Problem | Examine each line of the data, and copy the ones containing "admin".

Source information |
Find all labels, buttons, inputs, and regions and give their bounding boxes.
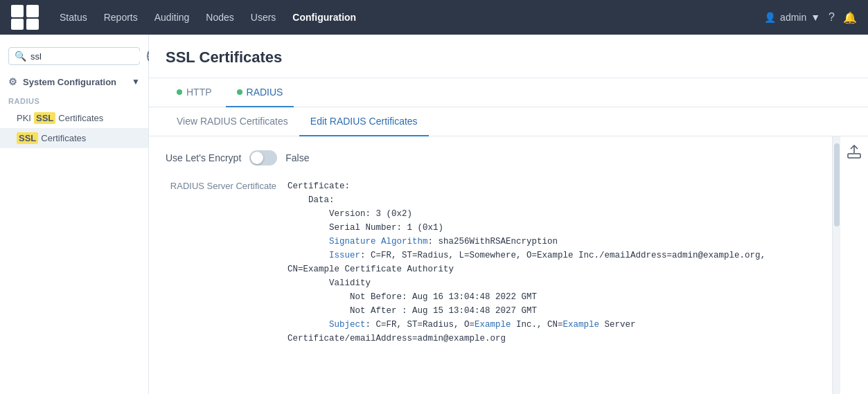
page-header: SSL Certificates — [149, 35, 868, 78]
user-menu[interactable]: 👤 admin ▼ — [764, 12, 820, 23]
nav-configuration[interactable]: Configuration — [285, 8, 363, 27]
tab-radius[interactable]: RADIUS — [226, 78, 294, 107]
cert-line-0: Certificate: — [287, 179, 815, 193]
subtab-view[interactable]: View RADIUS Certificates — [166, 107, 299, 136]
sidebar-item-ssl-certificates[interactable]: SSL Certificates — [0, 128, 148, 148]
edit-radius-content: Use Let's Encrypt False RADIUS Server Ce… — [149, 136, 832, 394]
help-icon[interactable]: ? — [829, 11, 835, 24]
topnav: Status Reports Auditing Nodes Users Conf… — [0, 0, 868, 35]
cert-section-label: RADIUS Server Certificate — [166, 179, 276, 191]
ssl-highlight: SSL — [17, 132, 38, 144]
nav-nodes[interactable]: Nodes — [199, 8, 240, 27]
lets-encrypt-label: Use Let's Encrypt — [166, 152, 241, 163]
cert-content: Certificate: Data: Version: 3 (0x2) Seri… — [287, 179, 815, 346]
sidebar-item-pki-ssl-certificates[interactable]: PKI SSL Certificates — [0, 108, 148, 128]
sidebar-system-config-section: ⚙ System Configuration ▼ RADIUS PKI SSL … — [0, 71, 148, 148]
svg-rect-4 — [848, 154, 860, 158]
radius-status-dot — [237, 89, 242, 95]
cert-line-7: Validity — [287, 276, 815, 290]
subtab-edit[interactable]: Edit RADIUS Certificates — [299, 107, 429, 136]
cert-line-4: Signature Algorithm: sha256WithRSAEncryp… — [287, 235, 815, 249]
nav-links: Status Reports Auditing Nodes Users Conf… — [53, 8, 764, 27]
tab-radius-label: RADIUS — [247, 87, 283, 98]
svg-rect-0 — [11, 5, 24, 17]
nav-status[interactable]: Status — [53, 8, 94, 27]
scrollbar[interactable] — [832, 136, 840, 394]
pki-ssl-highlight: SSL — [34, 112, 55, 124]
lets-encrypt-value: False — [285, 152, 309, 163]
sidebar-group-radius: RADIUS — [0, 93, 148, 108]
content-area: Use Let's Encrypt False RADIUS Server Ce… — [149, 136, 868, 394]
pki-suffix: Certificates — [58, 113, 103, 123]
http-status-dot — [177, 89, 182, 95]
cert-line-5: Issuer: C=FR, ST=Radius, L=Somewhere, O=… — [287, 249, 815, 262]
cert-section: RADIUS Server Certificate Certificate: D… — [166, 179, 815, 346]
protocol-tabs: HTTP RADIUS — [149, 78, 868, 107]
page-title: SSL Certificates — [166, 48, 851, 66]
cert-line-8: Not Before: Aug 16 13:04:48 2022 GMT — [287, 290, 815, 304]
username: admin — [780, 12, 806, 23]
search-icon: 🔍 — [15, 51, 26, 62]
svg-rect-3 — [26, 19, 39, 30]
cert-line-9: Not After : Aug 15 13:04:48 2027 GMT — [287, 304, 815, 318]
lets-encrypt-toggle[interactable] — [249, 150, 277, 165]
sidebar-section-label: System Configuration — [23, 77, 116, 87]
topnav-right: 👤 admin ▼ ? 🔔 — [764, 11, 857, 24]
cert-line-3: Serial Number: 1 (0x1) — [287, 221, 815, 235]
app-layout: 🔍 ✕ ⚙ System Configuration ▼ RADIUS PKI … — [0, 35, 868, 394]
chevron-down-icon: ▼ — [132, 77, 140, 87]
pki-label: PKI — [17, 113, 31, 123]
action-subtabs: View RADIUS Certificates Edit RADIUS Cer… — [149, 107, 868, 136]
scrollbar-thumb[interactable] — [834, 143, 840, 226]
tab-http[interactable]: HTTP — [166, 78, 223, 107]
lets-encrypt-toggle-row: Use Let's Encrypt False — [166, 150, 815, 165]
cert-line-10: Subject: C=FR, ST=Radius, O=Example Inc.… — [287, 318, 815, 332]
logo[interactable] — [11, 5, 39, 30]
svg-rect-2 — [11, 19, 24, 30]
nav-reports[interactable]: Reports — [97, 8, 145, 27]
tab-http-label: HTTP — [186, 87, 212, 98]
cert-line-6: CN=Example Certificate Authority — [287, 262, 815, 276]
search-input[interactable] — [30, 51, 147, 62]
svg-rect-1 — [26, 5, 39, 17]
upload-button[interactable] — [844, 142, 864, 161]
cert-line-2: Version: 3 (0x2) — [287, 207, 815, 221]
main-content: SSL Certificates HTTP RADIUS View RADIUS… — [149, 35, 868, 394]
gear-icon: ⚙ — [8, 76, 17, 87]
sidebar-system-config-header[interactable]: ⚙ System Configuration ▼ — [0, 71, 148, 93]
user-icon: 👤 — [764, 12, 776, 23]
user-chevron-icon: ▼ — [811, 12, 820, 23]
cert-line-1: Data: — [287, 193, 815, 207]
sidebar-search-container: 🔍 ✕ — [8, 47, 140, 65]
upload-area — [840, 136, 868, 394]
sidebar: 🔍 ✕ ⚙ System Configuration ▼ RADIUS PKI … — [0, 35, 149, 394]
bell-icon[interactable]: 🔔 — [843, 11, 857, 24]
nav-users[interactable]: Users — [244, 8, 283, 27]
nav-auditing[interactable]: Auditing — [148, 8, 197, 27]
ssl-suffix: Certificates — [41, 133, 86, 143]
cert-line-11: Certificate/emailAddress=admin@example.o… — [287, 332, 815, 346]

Exercise result |
user-menu[interactable]: 👤 admin ▼ — [764, 12, 820, 23]
username: admin — [780, 12, 806, 23]
topnav-right: 👤 admin ▼ ? 🔔 — [764, 11, 857, 24]
cert-line-11: Certificate/emailAddress=admin@example.o… — [287, 332, 815, 346]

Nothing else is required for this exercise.